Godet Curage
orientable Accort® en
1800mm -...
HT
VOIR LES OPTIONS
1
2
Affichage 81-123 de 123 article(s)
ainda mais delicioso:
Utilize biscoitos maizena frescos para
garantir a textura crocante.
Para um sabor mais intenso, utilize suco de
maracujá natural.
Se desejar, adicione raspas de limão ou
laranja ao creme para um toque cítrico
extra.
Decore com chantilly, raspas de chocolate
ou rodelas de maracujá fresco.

==

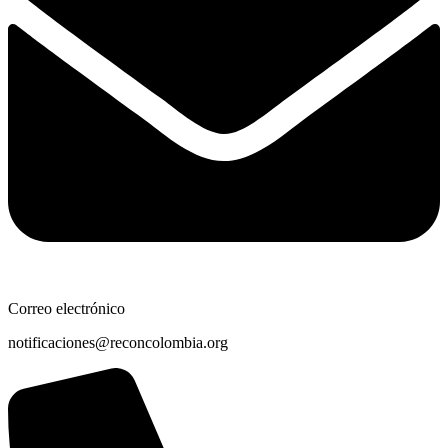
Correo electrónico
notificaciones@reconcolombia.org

==

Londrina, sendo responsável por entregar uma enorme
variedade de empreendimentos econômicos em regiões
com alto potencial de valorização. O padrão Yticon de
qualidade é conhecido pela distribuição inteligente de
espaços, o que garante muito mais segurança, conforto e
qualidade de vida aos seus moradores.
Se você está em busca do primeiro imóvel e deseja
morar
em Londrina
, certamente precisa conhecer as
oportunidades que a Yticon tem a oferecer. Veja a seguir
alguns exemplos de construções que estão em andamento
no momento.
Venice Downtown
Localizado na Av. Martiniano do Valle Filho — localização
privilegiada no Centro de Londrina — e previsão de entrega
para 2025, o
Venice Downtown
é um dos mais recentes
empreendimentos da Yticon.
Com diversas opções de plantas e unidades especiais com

**What is needed:** The required output is every line above from the one with "Godet Curage" down to the one with "ou rodelas de maracujá fresco.", restated word for word, ends included.

**Answer to this exercise:**
Godet Curage
orientable Accort® en
1800mm -...
HT
VOIR LES OPTIONS
1
2
Affichage 81-123 de 123 article(s)
ainda mais delicioso:
Utilize biscoitos maizena frescos para
garantir a textura crocante.
Para um sabor mais intenso, utilize suco de
maracujá natural.
Se desejar, adicione raspas de limão ou
laranja ao creme para um toque cítrico
extra.
Decore com chantilly, raspas de chocolate
ou rodelas de maracujá fresco.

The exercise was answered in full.